Research on Watermarking Attack Technology of Computer Vision Models

  

  • Online:2025-11-26 Published:2025-11-26

基于深度神经网络的模型水印攻击技术研究

Abstract: Model intellectual property protection has become an issue that cannot be ignored in model security. Watermarking technology, as the core means of model traceability, provides technical support for copyright verification by embedding special identifiers into model parameters or generated content. However, the trained watermarked models are very easy to be copied and spread, which enables attackers to destroy or remove the watermarks embedded in DNN models through specific technical means such as fine-tuning, pruning, or adversarial sample attacks, making it impossible to verify the model ownership. To gain a deeper understanding of model watermarking attack methods, this paper first introduces model watermarking attacks, then classifies the model watermarking attack methods into two categories: white-box watermarking attacks and black-box watermarking attacks, based on the attacker's access rights and information acquisition capabilities to the target model. It also sorts out and analyzes the motives, hazards, attack principles, and specific implementation methods of DNN model watermarking attacks. Meanwhile, it compares and summarizes the existing research on model watermarking attacks from the aspects of attacker capabilities and performance impacts. Finally, it further explores the potential positive role of neural network model watermarking attacks in future research and provides suggestions for in-depth research in the fields of model security and intellectual property protection.

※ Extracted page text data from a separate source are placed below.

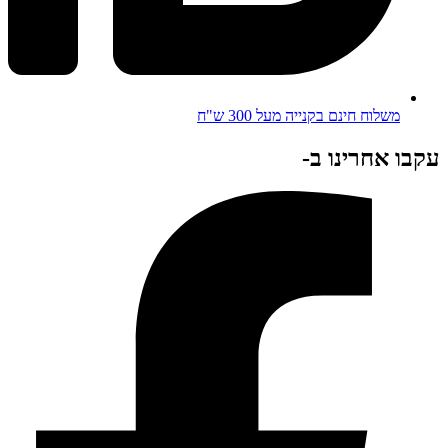
משלוח חינם בקנייה מעל 300 ש"ח
עקבו אחרינו ב-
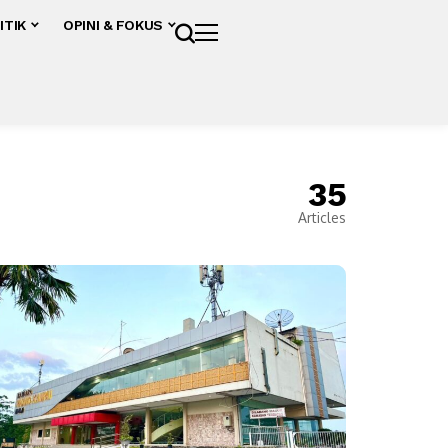
ITIK
OPINI & FOKUS
35
Articles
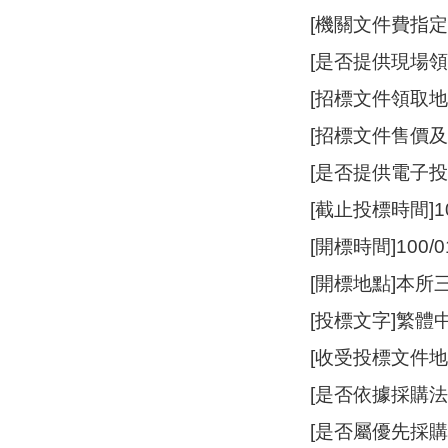
[機關文件費指
[是否提供現場領
[招標文件領取地
[招標文件售價及
[是否提供電子投
[截止投標時間]100
[開標時間]100/01
[開標地點]本所
[投標文字]繁體
[收受投標文件地
[是否依據採購法
[是否屬優先採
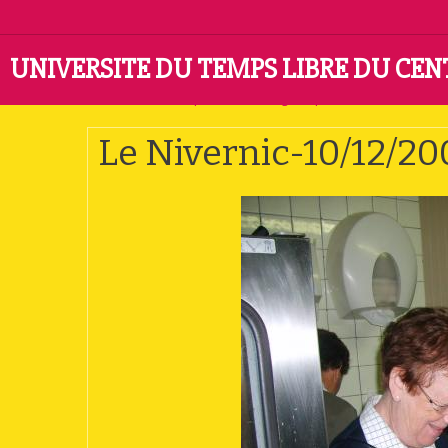
UNIVERSITE DU TEMPS LIBRE DU CE
Accueil
Album photo
Catégorie par défaut
Le Nive
Le Nivernic-10/12/20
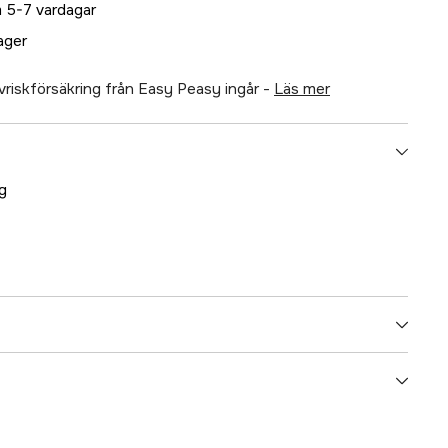
 5-7 vardagar
lager
älvriskförsäkring från Easy Peasy ingår -
läs mer
g
5000020660
ummer
17.80283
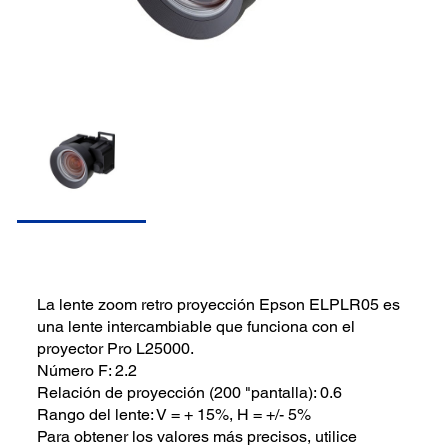
La lente zoom retro proyección Epson ELPLR05 es
una lente intercambiable que funciona con el
proyector Pro L25000.
Número F: 2.2
Relación de proyección (200 "pantalla): 0.6
Rango del lente: V = + 15%, H = +/- 5%
Para obtener los valores más precisos, utilice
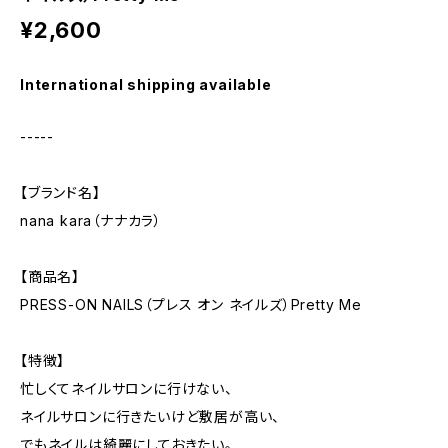
¥2,600
International shipping available
-----
【ブランド名】
nana kara（ナナカラ）
【商品名】
PRESS-ON NAILS（プレス オン ネイルズ）Pretty Me
【特徴】
忙しくてネイルサロンに行けない、
ネイルサロンに行きたいけど敷居が高い、
でもネイルは綺麗にしておきたい。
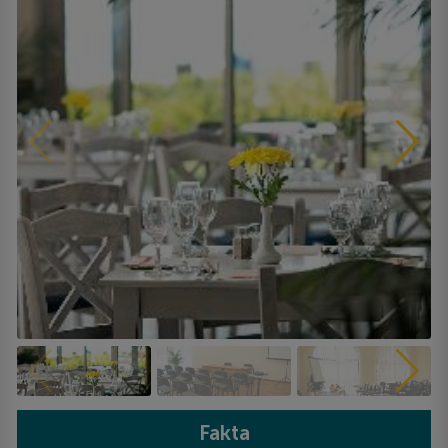
Fakta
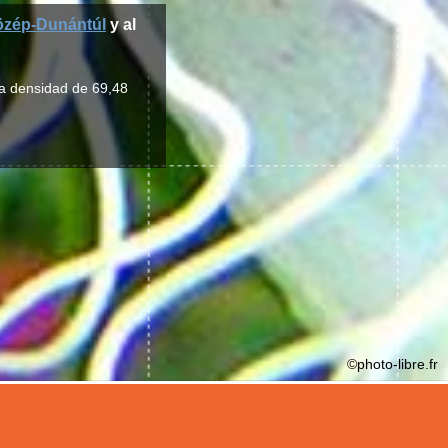
zép-Dunántúl
y al
na densidad de 69,48
©photo-libre.fr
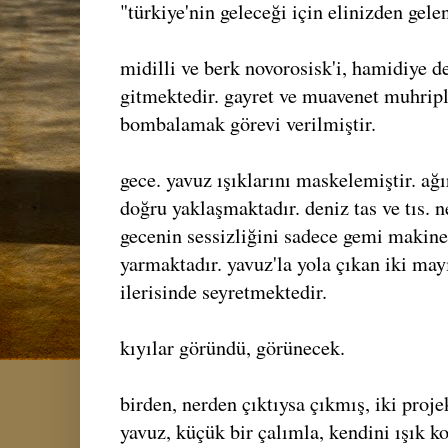
"türkiye'nin geleceği için elinizden gele
midilli ve berk novorosisk'i, hamidiye d
gitmektedir. gayret ve muavenet muhripl
bombalamak görevi verilmiştir.
gece. yavuz ışıklarını maskelemiştir. ağ
doğru yaklaşmaktadır. deniz tas ve tıs. ne
gecenin sessizliğini sadece gemi makine
yarmaktadır. yavuz'la yola çıkan iki ma
ilerisinde seyretmektedir.
kıyılar göründü, görünecek.
birden, nerden çıktıysa çıkmış, iki proje
yavuz, küçük bir çalımla, kendini ışık ko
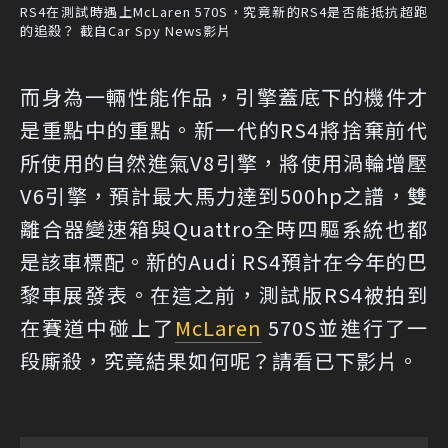
RS4在測試時遇上McLaren 570S，究竟新的RS4是否能抵抗超跑
的追殺？ 截自Car Spy News影片
而身為一輛性能作品，引擎蓋底下的機件才
是重點中的重點。新一代的RS4將捨棄前代
所使用的自然進氣V8引擎，將使用渦輪增壓
V6引擎，預計最大馬力達到500hp之譜，雙
離合器變速箱與Quattro全時四驅系統也都
是該車標配。新的Audi RS4預計在今年的巴
黎車展發表。在這之前，測試版RS4被拍到
在賽道中碰上了
McLaren
570S並進行了一
段廝殺，究竟結果如何呢？請看已下影片。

摘要: 模型知识产权保护已成为模型安全中不可忽视的问题,水印技术作为模型溯源的核心手段,通过将特殊标识嵌入模型参数或生成内容中,为版权验证提供技术支撑。然而,训练完成的含水印模型非常容易被复制并扩散,这使得攻击者能够通过微调、剪枝或对抗样本攻击等特定技术手段,破坏或去除DNN模型中嵌入的水印,使得模型所有权无法验证。为了更深入地了解模型水印攻击方法,首先对模型水印攻击进行介绍,其次对模型水印攻击方法进行分类,根据攻击者对目标模型的访问权限和信息获取能力,分为白盒水印攻击和黑盒水印攻击两类,对DNN模型水印攻击的动因、危害、攻击原理和具体实施手段梳理和分析,同时对现有模型水印攻击研究从攻击者能力以及性能影响等方面进行比较与总结。最后,进一步探讨了神经网络模型水印攻击在未来研究中的潜在积极作用,为模型安全和知识产权保护领域的深入研究提供建议。